Report Says Samsung May Begin Selling Refurbished Phones Next Year
Beginning "as early as next year," Samsung may start selling refurbished smartphones directly to consumers. The new resale program is aimed at strengthening Samsung's earnings as global phone sales slow down, according to report today citing "a person with direct knowledge of the matter."
Offering lower-cost refurbished phones could also help Samsung better compete against Chinese manufacturers whose cheap devices have cut into its sales, especially in developing markets.
The report from Reuters from comes on the heels of Samsung's latest smartphone release, the Galaxy Note 7. While the Note 7 has earned strong reviews, it's also noteworthy for its steep price, which starts at $849.99. By comparison, the company's flagship Galaxy S7 (pictured above) and the Galaxy S7 Edge, launched earlier this year, are priced starting at $670 and $770, respectively.
Resale a '$17 Billion Market'
Samsung plans to refurbish and resell high-end devices that come back to the company from customers on one-year upgrade programs that are offered in the U.S., South Korea and other markets, according to Reuters. No details were available on how refurbished phones would be priced or how many might be made available.
The report cited research from the financial services firm BNP Paribas that said the average resale value of a refurbished Samsung Galaxy phone is about 51 percent of its original price, compared to the Apple iPhone's higher resale value of 69 percent. Reuters noted that Apple does not provide detailed sales information about refurbished iPhones.
In a forecast for 2016, the auditing and advisory consulting firm Deloitte called the sale of used smartphones "the $17 billion market you may never have heard of." It predicted some 120 million used smartphones would be resold this year, compared to the 80 million sold in 2015.
Deloitte noted that smartphone vendors gain several benefits from a strong resale market. It said resales encourage some smartphone owners to replace their devices with new ones, which boosts vendor revenues. A strong secondhand market also makes devices more affordable to buyers on lower budgets, so manufacturers don't have as much need to create "less profitable, budget variants of their devices," Deloitte added.
Rebounding Sales Figures
For Samsung, selling refurbished phones could provide another means of boosting its recently improved financial performance, Reuters noted. After several years of struggling earnings, last month Samsung reported second-quarter earnings that were its best since early 2014. The company attributed the positive results to strong sales of the Galaxy S7 and S7 Edge, as well as to a "streamlined mid- to low-end smartphone lineup."

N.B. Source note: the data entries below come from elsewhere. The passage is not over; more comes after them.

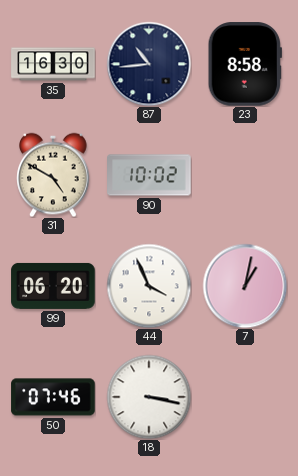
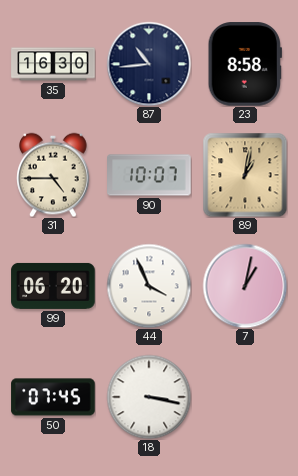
31: 4:50 -> 4:45
90: 10:02 -> 10:07
89: none -> 1:02
50: 07:46 -> 07:45
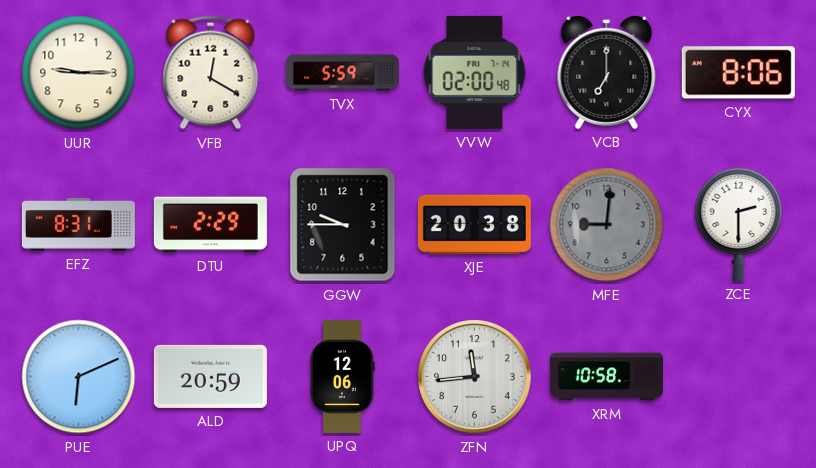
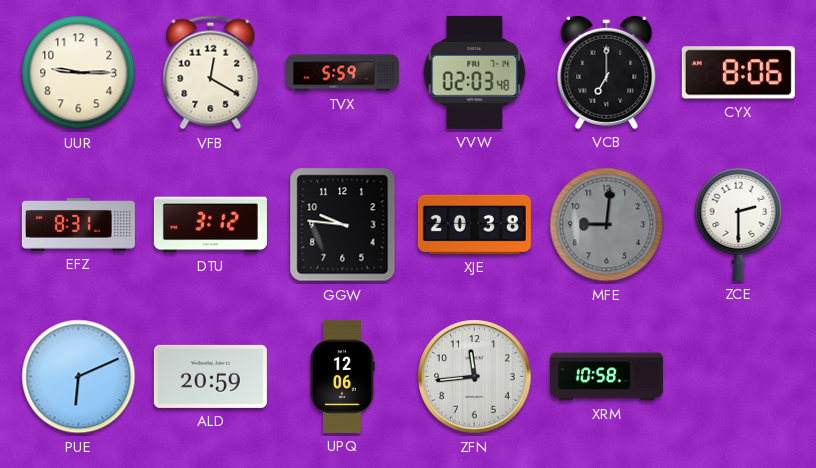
VVW: 02:00 -> 02:03
DTU: 2:29 -> 3:12
GGW: 9:45 -> 9:46
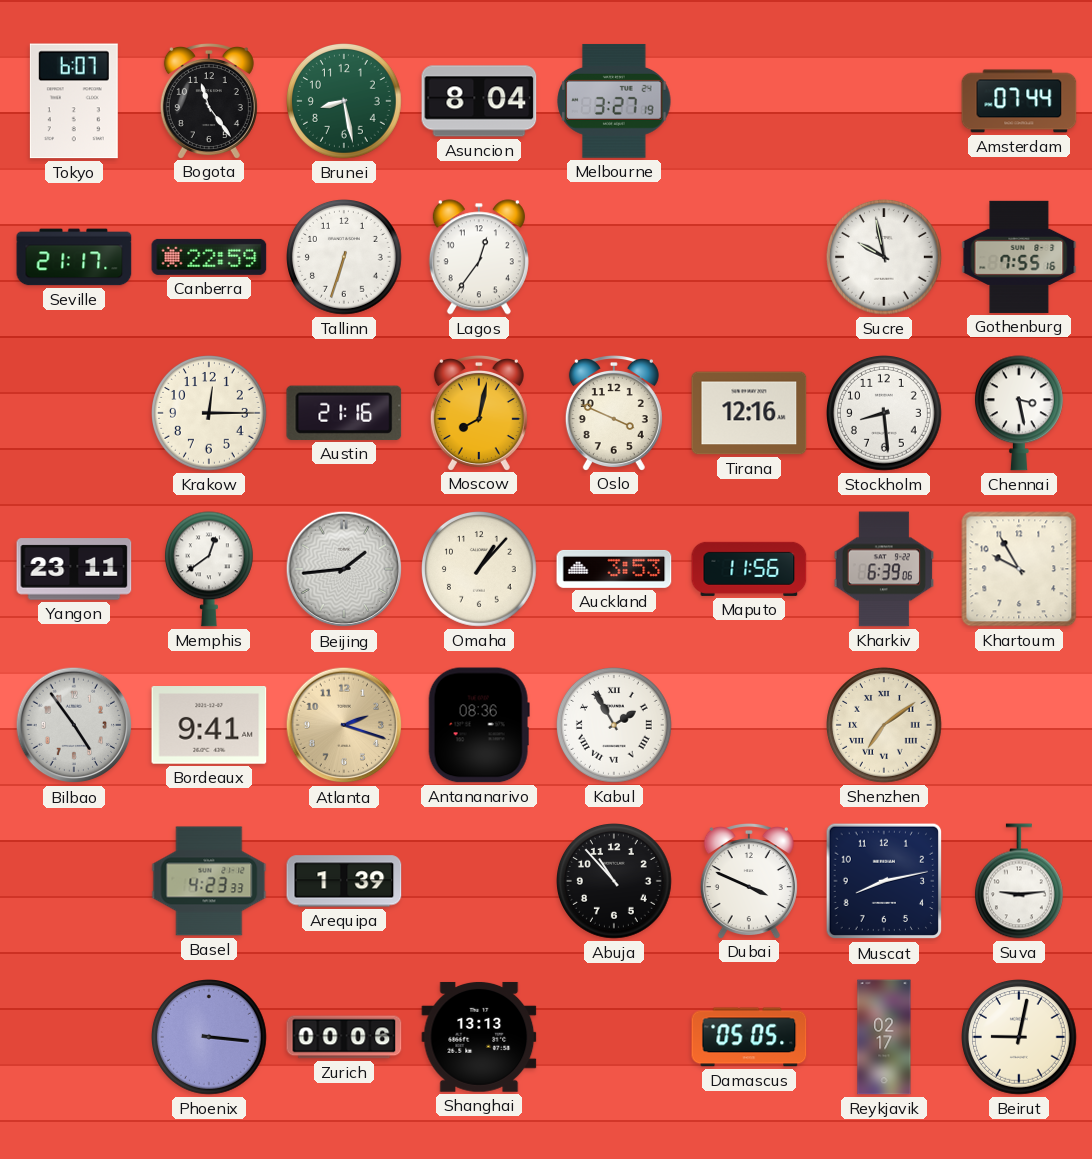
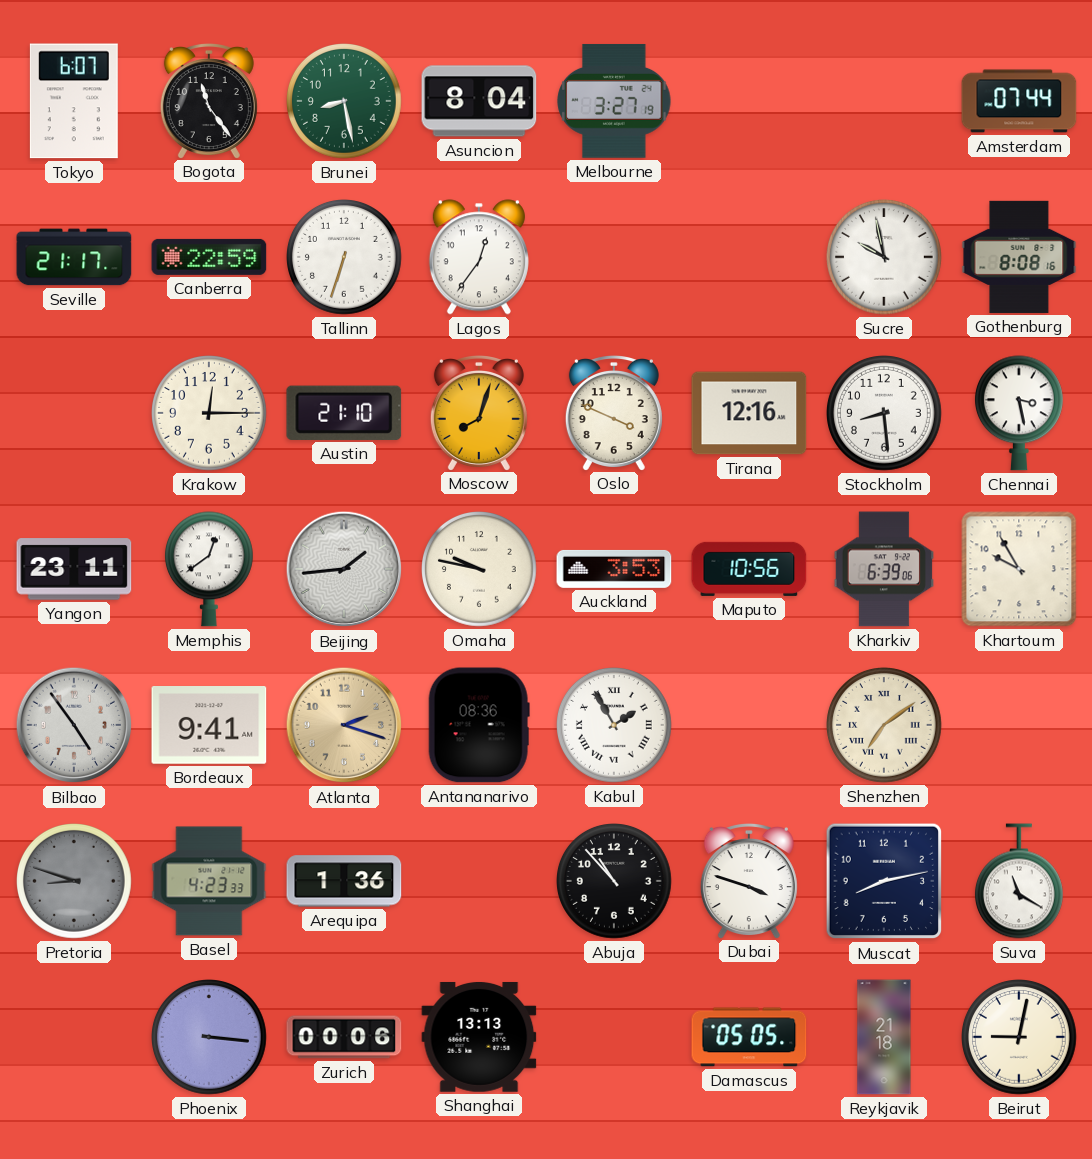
Gothenburg: 7:55 -> 8:08
Austin: 21:16 -> 21:10
Moscow: 8:02 -> 8:03
Omaha: 1:07 -> 9:47
Maputo: 11:56 -> 10:56
Pretoria: none -> 8:48
Arequipa: 1:39 -> 1:36
Dubai: 3:49 -> 3:48
Suva: 9:14 -> 11:20
Reykjavik: 02:17 -> 21:18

In its earnings report, Samsung said that it expected sales to remain "solid" into the third quarter of this year. The company said its aim was to focus on improving year-over-year earnings growth by strengthening its lineup of high-end smartphone and "maintaining solid profitability of mid- to low-end products."
Reuters noted in its report today that Samsung's entry into a resale program could interfere with those business goals. "The risk of offering refurbished devices is that they could potentially cannibalize sales of Samsung's other mid-tier devices," according to Reuters.